A Voting Approach for Explainable Classification with Rule Learning
This addresses the trade-off between accuracy and explainability in machine learning, particularly for domains like insurance, though it is incremental as it builds on existing rule learning and voting techniques.
The paper tackles the problem of achieving high accuracy in classification tasks while maintaining explainability, by introducing a voting approach that combines rule learning with state-of-the-art methods, resulting in performance on par with unexplainable methods and clear improvements over ordinary rule learning.
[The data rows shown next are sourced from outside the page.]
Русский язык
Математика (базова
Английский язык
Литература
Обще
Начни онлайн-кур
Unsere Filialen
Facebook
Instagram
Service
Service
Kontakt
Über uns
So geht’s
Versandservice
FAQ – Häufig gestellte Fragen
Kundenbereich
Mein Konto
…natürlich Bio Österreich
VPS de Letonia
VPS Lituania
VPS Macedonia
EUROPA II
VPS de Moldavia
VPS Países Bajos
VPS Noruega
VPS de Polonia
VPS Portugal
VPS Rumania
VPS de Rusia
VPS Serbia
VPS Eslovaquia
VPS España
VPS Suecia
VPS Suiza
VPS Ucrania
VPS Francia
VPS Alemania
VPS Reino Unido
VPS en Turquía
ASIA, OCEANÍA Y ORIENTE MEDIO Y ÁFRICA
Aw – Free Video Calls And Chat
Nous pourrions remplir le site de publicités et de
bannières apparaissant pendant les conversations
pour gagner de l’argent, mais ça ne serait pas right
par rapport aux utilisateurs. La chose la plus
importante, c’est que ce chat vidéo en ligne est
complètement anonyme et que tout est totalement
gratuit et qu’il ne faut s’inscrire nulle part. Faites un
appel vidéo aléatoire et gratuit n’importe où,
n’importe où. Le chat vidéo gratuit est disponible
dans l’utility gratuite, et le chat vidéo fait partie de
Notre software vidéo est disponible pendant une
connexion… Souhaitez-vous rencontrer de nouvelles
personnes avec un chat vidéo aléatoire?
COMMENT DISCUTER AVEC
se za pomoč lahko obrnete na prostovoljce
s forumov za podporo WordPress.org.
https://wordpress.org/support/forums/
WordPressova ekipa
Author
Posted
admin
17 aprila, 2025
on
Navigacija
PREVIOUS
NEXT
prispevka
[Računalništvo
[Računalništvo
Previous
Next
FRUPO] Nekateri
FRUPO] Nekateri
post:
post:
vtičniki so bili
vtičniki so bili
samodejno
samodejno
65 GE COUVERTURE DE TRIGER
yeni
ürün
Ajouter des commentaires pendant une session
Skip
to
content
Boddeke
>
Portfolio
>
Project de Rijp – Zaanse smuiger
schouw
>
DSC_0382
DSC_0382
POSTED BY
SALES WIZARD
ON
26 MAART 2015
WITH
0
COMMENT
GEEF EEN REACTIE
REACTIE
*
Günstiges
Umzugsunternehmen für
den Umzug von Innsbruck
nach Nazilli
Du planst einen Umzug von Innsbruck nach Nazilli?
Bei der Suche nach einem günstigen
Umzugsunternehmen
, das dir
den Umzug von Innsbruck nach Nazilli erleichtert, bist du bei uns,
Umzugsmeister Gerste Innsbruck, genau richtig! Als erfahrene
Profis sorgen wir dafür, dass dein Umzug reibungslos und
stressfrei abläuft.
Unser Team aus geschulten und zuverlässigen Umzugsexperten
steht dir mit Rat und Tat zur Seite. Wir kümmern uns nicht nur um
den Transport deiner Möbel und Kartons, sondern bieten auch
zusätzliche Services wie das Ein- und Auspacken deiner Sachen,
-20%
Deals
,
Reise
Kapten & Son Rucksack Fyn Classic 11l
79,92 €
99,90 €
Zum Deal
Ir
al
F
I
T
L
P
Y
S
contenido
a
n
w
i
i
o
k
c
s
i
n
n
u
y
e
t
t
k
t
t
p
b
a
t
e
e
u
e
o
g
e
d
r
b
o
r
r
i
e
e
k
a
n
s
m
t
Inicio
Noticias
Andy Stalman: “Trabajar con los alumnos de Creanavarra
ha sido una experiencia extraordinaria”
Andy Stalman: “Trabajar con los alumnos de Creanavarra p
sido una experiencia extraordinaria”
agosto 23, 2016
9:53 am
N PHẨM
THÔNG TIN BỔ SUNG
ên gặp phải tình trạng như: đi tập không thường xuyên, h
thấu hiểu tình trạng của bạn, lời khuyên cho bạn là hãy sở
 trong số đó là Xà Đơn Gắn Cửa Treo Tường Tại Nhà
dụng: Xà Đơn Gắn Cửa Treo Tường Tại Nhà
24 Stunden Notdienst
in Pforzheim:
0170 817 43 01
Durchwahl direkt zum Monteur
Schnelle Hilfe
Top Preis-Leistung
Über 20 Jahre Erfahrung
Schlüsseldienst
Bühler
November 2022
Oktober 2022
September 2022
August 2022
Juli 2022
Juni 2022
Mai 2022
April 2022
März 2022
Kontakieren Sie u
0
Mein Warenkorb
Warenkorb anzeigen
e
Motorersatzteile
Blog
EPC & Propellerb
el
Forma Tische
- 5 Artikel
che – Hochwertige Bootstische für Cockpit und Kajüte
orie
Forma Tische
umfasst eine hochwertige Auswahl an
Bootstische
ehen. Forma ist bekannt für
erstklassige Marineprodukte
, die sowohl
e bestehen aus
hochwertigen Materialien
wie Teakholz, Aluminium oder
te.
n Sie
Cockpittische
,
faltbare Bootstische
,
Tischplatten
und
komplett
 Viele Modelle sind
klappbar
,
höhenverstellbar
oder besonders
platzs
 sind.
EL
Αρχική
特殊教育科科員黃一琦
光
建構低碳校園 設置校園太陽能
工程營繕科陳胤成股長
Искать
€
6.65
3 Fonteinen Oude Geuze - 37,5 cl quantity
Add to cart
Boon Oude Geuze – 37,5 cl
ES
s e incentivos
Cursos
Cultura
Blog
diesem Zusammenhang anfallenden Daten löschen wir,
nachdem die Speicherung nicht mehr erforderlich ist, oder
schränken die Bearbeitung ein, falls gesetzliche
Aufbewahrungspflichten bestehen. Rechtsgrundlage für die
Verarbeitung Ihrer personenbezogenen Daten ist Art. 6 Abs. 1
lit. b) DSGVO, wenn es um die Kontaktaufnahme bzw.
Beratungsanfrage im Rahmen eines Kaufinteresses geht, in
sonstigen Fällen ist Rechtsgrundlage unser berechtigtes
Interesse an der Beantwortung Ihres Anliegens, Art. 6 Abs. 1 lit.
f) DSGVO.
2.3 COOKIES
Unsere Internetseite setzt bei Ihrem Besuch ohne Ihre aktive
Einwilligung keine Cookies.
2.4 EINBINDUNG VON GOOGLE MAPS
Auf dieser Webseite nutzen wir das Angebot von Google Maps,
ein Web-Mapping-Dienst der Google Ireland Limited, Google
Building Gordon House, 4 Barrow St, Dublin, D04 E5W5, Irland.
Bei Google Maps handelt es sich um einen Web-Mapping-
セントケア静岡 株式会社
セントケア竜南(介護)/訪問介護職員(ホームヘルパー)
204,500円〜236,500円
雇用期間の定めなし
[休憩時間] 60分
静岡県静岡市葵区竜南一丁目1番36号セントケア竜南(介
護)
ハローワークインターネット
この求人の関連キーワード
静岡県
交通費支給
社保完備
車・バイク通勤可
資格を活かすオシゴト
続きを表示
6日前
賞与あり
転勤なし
State-of-the-art results in typical classification tasks are mostly achieved by unexplainable machine learning methods, like deep neural networks, for instance. Contrarily, in this paper, we investigate the application of rule learning methods in such a context. Thus, classifications become based on comprehensible (first-order) rules, explaining the predictions made. In general, however, rule-based classifications are less accurate than state-of-the-art results (often significantly). As main contribution, we introduce a voting approach combining both worlds, aiming to achieve comparable results as (unexplainable) state-of-the-art methods, while still providing explanations in the form of deterministic rules. Considering a variety of benchmark data sets including a use case of significant interest to insurance industries, we prove that our approach not only clearly outperforms ordinary rule learning methods, but also yields results on a par with state-of-the-art outcomes.